Option Annual cost Best for
Credit freeze (all 3 bureaus) Free Almost everyone
Free monitoring (Credit Karma) Free DIY consumers
Bank or homeowners add-on $25 to $50 Light coverage
Standalone plan (LifeLock, Aura) $120 to $360 Restoration help
Family plan (5 members) $300 to $500 Households with kids

Key takeaways

  • Lost wages while you take time off to fix the problem.
  • The premium product is access to restoration specialists who handle the cleanup for you, calling creditors, filing police reports, working with credit bureaus, and submitting the FTC IdentityTheft.gov affidavit.
  • Credit freeze at all three bureaus (Equifax, Experian, TransUnion) is free and prevents new credit accounts from being opened.

Final word

Insurance is at its best when you understand the product before you need it. Bookmark this guide, share it with anyone shopping for identity theft insurance this year, and reach out via our contact page if you have a question we have not answered.
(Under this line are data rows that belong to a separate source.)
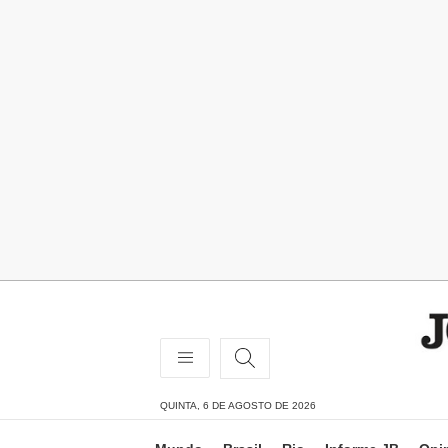
QUINTA, 6 DE AGOSTO DE 2026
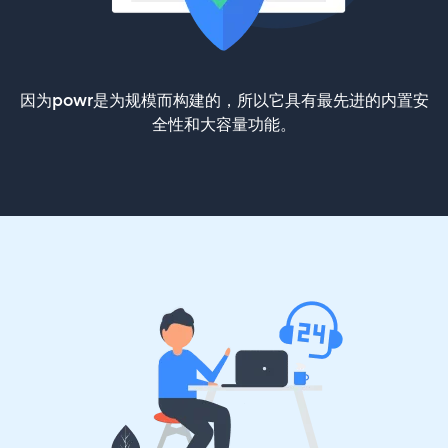
因为powr是为规模而构建的，所以它具有最先进的内置安
全性和大容量功能。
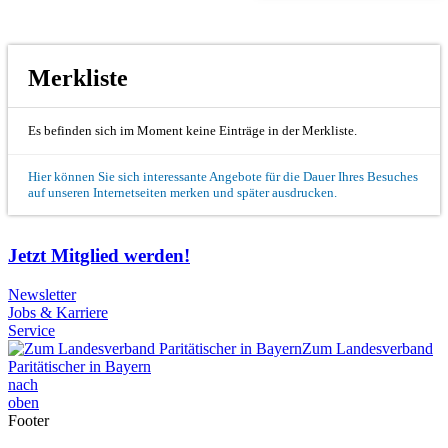
Merkliste
Es befinden sich im Moment keine Einträge in der Merkliste.
Hier können Sie sich interessante Angebote für die Dauer Ihres Besuches
auf unseren Internetseiten merken und später ausdrucken.
Jetzt Mitglied werden!
Newsletter
Jobs & Karriere
Service
Zum Landesverband
Paritätischer in Bayern
nach
oben
Footer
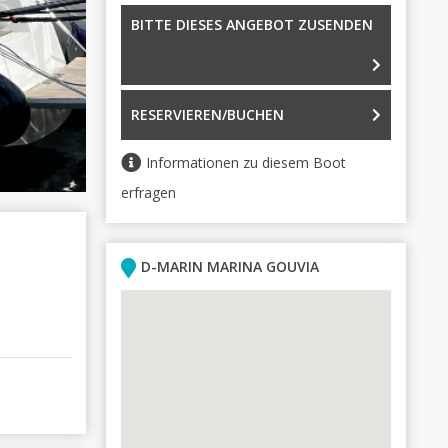
BITTE DIESES ANGEBOT ZUSENDEN
RESERVIEREN/BUCHEN
Informationen zu diesem Boot
erfragen
D-MARIN MARINA GOUVIA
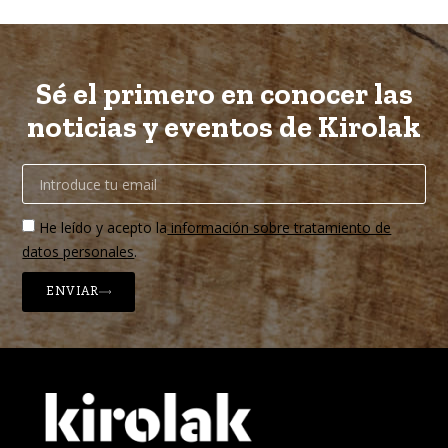
Sé el primero en conocer las
noticias y eventos de Kirolak
He leído y acepto la
información sobre tratamiento de
datos personales
.
ENVIAR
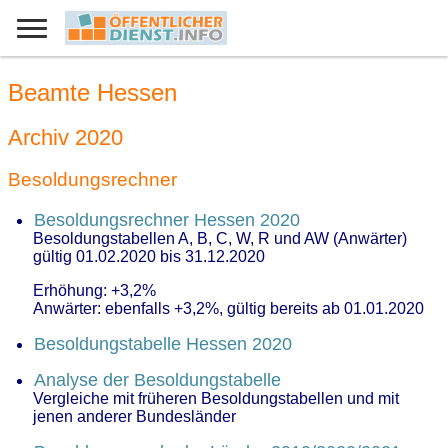
Beamte Hessen
Archiv 2020
Besoldungsrechner
Besoldungsrechner Hessen 2020
Besoldungstabellen A, B, C, W, R und AW (Anwärter)
gültig 01.02.2020 bis 31.12.2020
Erhöhung: +3,2%
Anwärter: ebenfalls +3,2%, gültig bereits ab 01.01.2020
Besoldungstabelle Hessen 2020
Analyse der Besoldungstabelle
Vergleiche mit früheren Besoldungstabellen und mit
jenen anderer Bundesländer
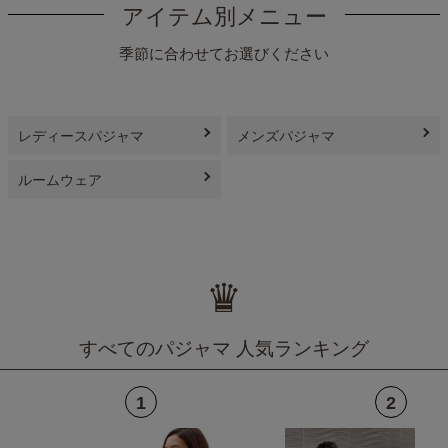
アイテム別メニュー
季節に合わせてお選びください
レディースパジャマ
メンズパジャマ
ルームウェア
♛
すべてのパジャマ 人気ランキング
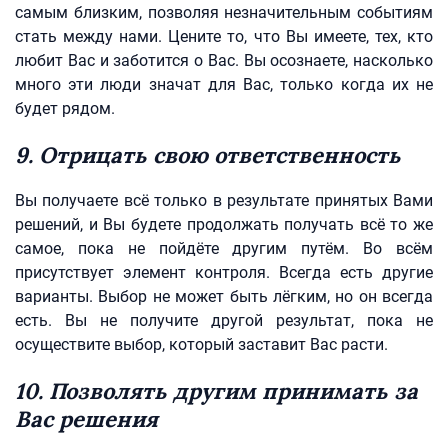
самым близким, позволяя незначительным событиям
стать между нами. Цените то, что Вы имеете, тех, кто
любит Вас и заботится о Вас. Вы осознаете, насколько
много эти люди значат для Вас, только когда их не
будет рядом.
9. Отрицать свою ответственность
Вы получаете всё только в результате принятых Вами
решений, и Вы будете продолжать получать всё то же
самое, пока не пойдёте другим путём. Во всём
присутствует элемент контроля. Всегда есть другие
варианты. Выбор не может быть лёгким, но он всегда
есть. Вы не получите другой результат, пока не
осуществите выбор, который заставит Вас расти.
10. Позволять другим принимать за
Вас решения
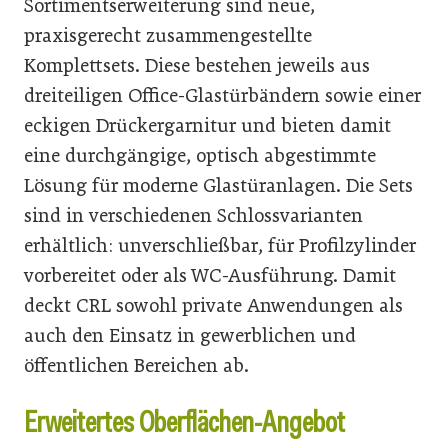
Sortimentserweiterung sind neue,
praxisgerecht zusammengestellte
Komplettsets. Diese bestehen jeweils aus
dreiteiligen Office-Glastürbändern sowie einer
eckigen Drückergarnitur und bieten damit
eine durchgängige, optisch abgestimmte
Lösung für moderne Glastüranlagen. Die Sets
sind in verschiedenen Schlossvarianten
erhältlich: unverschließbar, für Profilzylinder
vorbereitet oder als WC-Ausführung. Damit
deckt CRL sowohl private Anwendungen als
auch den Einsatz in gewerblichen und
öffentlichen Bereichen ab.
Erweitertes Oberflächen-Angebot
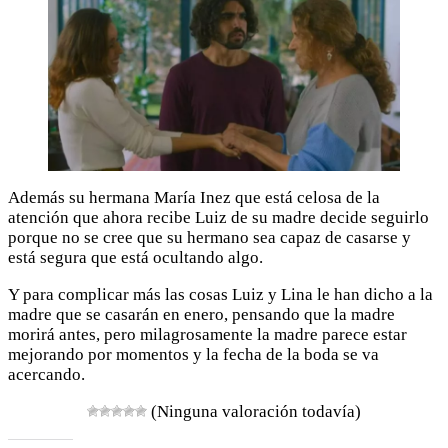
Además su hermana María Inez que está celosa de la
atención que ahora recibe Luiz de su madre decide seguirlo
porque no se cree que su hermano sea capaz de casarse y
está segura que está ocultando algo.
Y para complicar más las cosas Luiz y Lina le han dicho a la
madre que se casarán en enero, pensando que la madre
morirá antes, pero milagrosamente la madre parece estar
mejorando por momentos y la fecha de la boda se va
acercando.
(Ninguna valoración todavía)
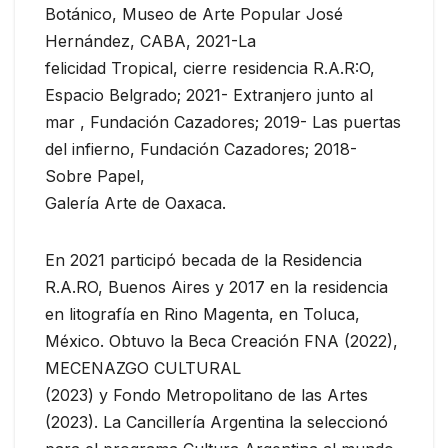
Botánico, Museo de Arte Popular José
Hernández, CABA, 2021-La
felicidad Tropical, cierre residencia R.A.R:O,
Espacio Belgrado; 2021- Extranjero junto al
mar , Fundación Cazadores; 2019- Las puertas
del infierno, Fundación Cazadores; 2018-
Sobre Papel,
Galería Arte de Oaxaca.
En 2021 participó becada de la Residencia
R.A.RO, Buenos Aires y 2017 en la residencia
en litografía en Rino Magenta, en Toluca,
México. Obtuvo la Beca Creación FNA (2022),
MECENAZGO CULTURAL
(2023) y Fondo Metropolitano de las Artes
(2023). La Cancillería Argentina la seleccionó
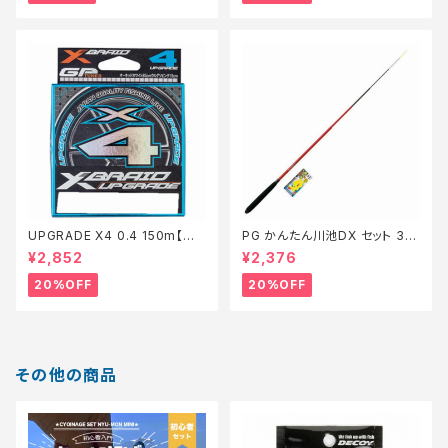
UPGRADE X4 0.4 150m【特
PG かんたん川池DX セット 36
価仕掛】【20】
0【特価セット】【20】
¥2,852
¥2,376
20%OFF
20%OFF
その他の商品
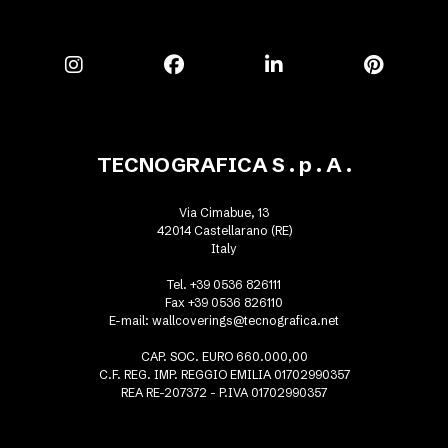
TECNOGRAFICA S . p . A .
Via Cimabue, 13
42014 Castellarano (RE)
Italy
Tel. +39 0536 826111
Fax +39 0536 826110
E-mail:
wallcoverings@tecnografica.net
CAP. SOC. EURO 660.000,00
C.F. REG. IMP. REGGIO EMILIA 01702990357
REA RE-207372 - P.IVA 01702990357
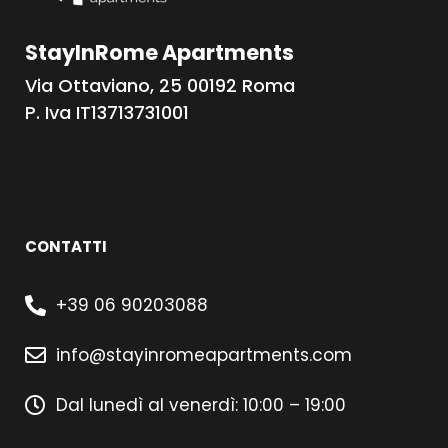
StayInRome Apartments
Via Ottaviano, 25 00192 Roma
P. Iva IT13713731001
CONTATTI
+39 06 90203088
info@stayinromeapartments.com
Dal lunedì al venerdì: 10:00 – 19:00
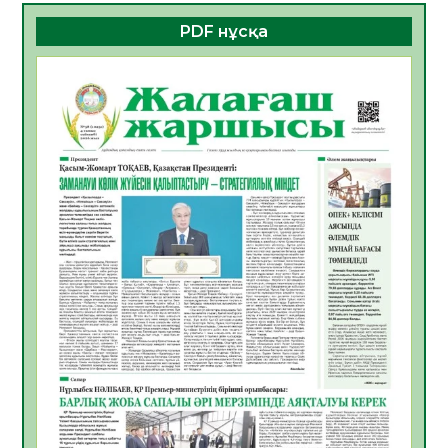
06.08.2026
49
0
PDF нұсқа
ҚҰРЫЛТАЙ САЙЛАУЫ – БОЛАШАҚҚА
БАСТАР ЖАУАПТЫ ТАҢДАУ
06.08.2026
51
0
Инфекциялық ауруларға қарсы иммундау
жұмыстарының тиімділігі
06.08.2026
53
0
Көкжөтел ауруы туралы
06.08.2026
51
0
АПВ вакцинасы туралы мәлімет
06.08.2026
49
0
Open Air: Қызылорда облысы полиция
департаменті 20 мыңнан астам
көрерменнің қауіпсіздігін қамтамасыз етті
06.08.2026
62
0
Related reading on InsureLab

Sources & further reading

Frequently asked questions

Will identity theft insurance pay back stolen money?+

No. Stolen funds are recovered through the bank or credit card issuer's fraud protection, not insurance.

Should I freeze my child's credit?+

Yes. Child identity theft is rising fast and a credit freeze on a minor's credit file is free in every state.

Does my homeowners or renters policy include identity theft coverage?+

Many do, with limits of $15,000 to $50,000. Check before paying for a separate plan.